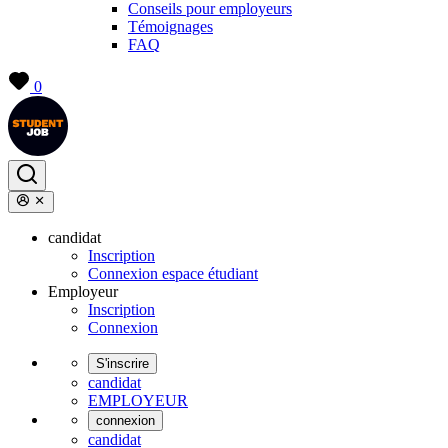
Conseils pour employeurs
Témoignages
FAQ
0
candidat
Inscription
Connexion espace étudiant
Employeur
Inscription
Connexion
S'inscrire
candidat
EMPLOYEUR
connexion
candidat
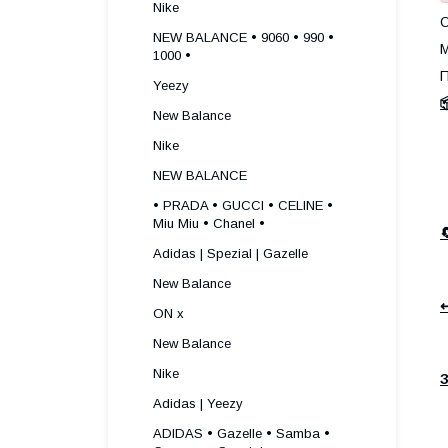
Nike
О
NEW BALANCE • 9060 • 990 •
М
1000 •
П
Yeezy

New Balance
Nike
NEW BALANCE
• PRADA • GUCCI • CELINE •
Miu Miu • Chanel •
Adidas | Spezial | Gazelle
New Balance
↩
ON x
New Balance
Nike
З
Adidas | Yeezy
ADIDAS • Gazelle • Samba •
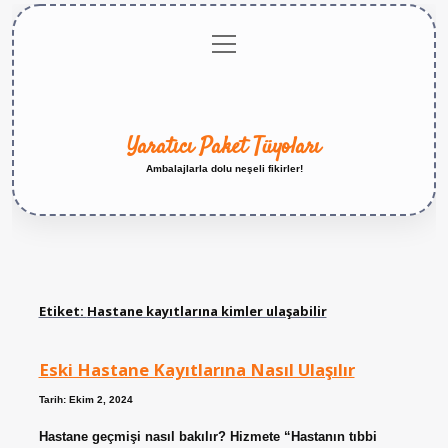
menüyü
Anasayfa
Gizlilik
Yasal
Hakkımızda
aç
Politikası
Uyarı
Yaratıcı Paket Tüyoları
Ambalajlarla dolu neşeli fikirler!
Etiket:
Hastane kayıtlarına kimler ulaşabilir
Eski Hastane Kayıtlarına Nasıl Ulaşılır
Tarih: Ekim 2, 2024
Hastane geçmişi nasıl bakılır? Hizmete “Hastanın tıbbi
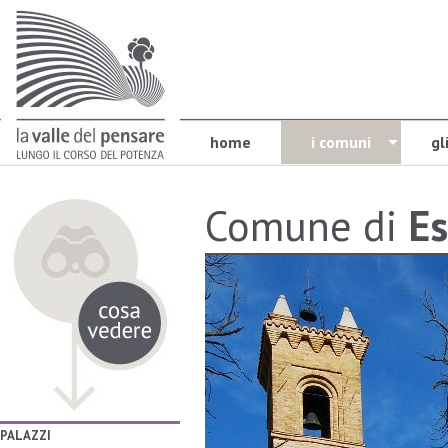
home
i comuni
gl
Comune di
Es
PALAZZI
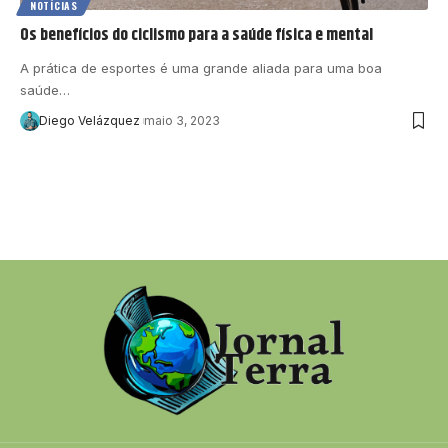
NOTÍCIAS
Os benefícios do ciclismo para a saúde física e mental
A prática de esportes é uma grande aliada para uma boa
saúde…
Diego Velázquez
maio 3, 2023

• [About this exercise] Could the stretch from the line with "Adidas | Yeezy" through the line with "Eski Hastane Kayıtlarına Nasıl Ulaşılır" in the listing above be restated word for word, minus the pictures?

• [Your solution]
Adidas | Yeezy
ADIDAS • Gazelle • Samba •
menüyü
Anasayfa
Gizlilik
Yasal
Hakkımızda
aç
Politikası
Uyarı
Yaratıcı Paket Tüyoları
Ambalajlarla dolu neşeli fikirler!
Etiket:
Hastane kayıtlarına kimler ulaşabilir
Eski Hastane Kayıtlarına Nasıl Ulaşılır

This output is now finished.